Working with Schemas¶
Schemas collect fields for object serialization.
Defining Schemas¶
We already know how to define schemas: subclass lima.Schema
(the
shortcut for lima.schema.Schema
) and add fields as class attributes.
But there’s more to schemas than this. First of all – schemas are composible:
from lima import Schema, fields
class PersonSchema(Schema):
first_name = fields.String()
last_name = fields.String()
class AccountSchema(Schema):
login = fields.String()
password_hash = fields.String()
class UserSchema(PersonSchema, AccountSchema):
pass
list(UserSchema.__fields__)
# ['first_name', 'last_name', 'login', 'password_hash']
Secondly, it’s possible to remove fields from subclasses that are present in
superclasses. This is done by setting a special class attribute
__lima_args__
like so:
class UserProfileSchema(UserSchema):
__lima_args__ = {'exclude': ['last_name', 'password_hash']}
list(UserProfileSchema.__fields__)
# ['first_name', 'login']
If there’s only one field to exclude, you don’t have to put its name inside a list - lima does that for you:
class NoLastNameSchema(UserSchema):
__lima_args__ = {'exclude': 'last_name'} # string instead of list
list(NoLastNameSchema.__fields__)
# ['first_name', 'login', 'password_hash']

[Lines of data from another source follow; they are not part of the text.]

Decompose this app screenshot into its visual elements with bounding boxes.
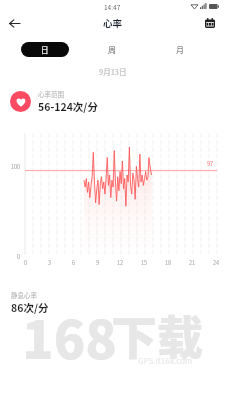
staticText: 静息心率	[11, 290, 37, 299]
staticText: 21	[189, 259, 196, 267]
staticText: 3	[48, 259, 52, 267]
staticText: 6	[72, 259, 76, 267]
button[interactable]: Calendar	[200, 13, 220, 33]
staticText: 15	[141, 259, 148, 267]
button[interactable]: 周	[95, 42, 128, 57]
staticText: 心率范围	[38, 89, 64, 98]
button[interactable]: Back	[4, 13, 24, 33]
staticText: 100	[11, 163, 21, 171]
button[interactable]: 月	[163, 42, 196, 57]
staticText: 12	[117, 259, 124, 267]
staticText: 0	[17, 253, 21, 261]
staticText: 86次/分	[11, 300, 49, 315]
staticText: 18	[165, 259, 172, 267]
staticText: 56-124次/分	[38, 99, 98, 114]
staticText: 月	[176, 44, 184, 56]
staticText: 周	[108, 44, 116, 56]
staticText: 14:47	[104, 2, 121, 11]
staticText: 97	[207, 160, 214, 168]
staticText: 日	[41, 44, 49, 55]
button[interactable]: 日	[21, 42, 69, 57]
staticText: 心率	[103, 16, 123, 30]
staticText: 9	[96, 259, 100, 267]
staticText: 0	[24, 259, 28, 267]
staticText: 下载	[111, 301, 203, 368]
staticText: GPS.it168.com	[138, 355, 193, 367]
staticText: 168	[22, 299, 118, 374]
staticText: 24	[213, 259, 220, 267]
staticText: 9月13日	[99, 66, 127, 77]
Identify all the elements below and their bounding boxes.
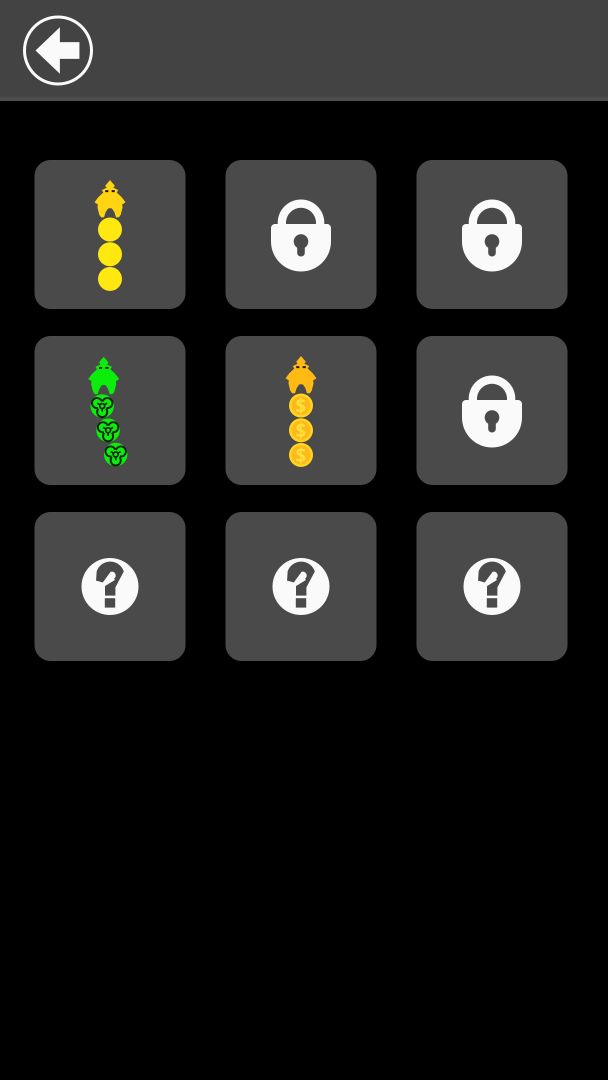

If, on the other hand, there are lots of fields to exclude, you could provide
__lima_args__['only']
(Note that "exclude"
and "only"
are mutually
exclusive):
class JustNameSchema(UserSchema):
__lima_args__ = {'only': ['first_name', 'last_name']}
list(JustNameSchema.__fields__)
# ['first_name', 'last_name']
Warning
Having to provide "only"
on Schema definition hints at bad design - why
would you add a lot of fields just to remove all but one of them
afterwards? Have a look at Schema Objects for the preferred way to
selectively remove fields.
And finally, we can’t just exclude fields, we can include them too. So
here is a user schema with fields provided via __lima_args__
:
class UserSchema(Schema):
__lima_args__ = {
'include': {
'first_name': fields.String(),
'last_name': fields.String(),
'login': fields.String(),
'password_hash': fields.String()
}
}
list(UserSchema.__fields__)
# ['password_hash', 'last_name', 'first_name', 'login']
Note
It’s possible to mix and match all those features to your heart’s content.
lima tries to fail early if something doesn’t add up (remember,
"exclude"
and "only"
are mutually exclusive).
Note
The inheritance and precedence rules for fields are intuitive, but should
there ever arise the need for clarification, you can read about how a
schema’s fields are determined in the documentation of
lima.schema.SchemaMeta
.
Schema Objects¶
Up until now we only ever needed a single instance of a schema class to marshal the fields defined in this class. But schema objects can do more.
Providing the keyword-only argument exclude
, we may exclude certain fields
from being serialized.
Keyword-only arguments
Keyword-only arguments can be recognized by their position in a
method/function signature: Every argument coming after the varargs argument
like *args
(or after a single *
) is a keyword-only argument.
A function that is defined as def foo(*, x, y): pass
must be called
like this: foo(x=1, y=2)
; calling foo(1, 2)
will raise a
TypeError
.
It is the author’s opinion that enforcing keyword arguments in the right places makes the resulting code more readable.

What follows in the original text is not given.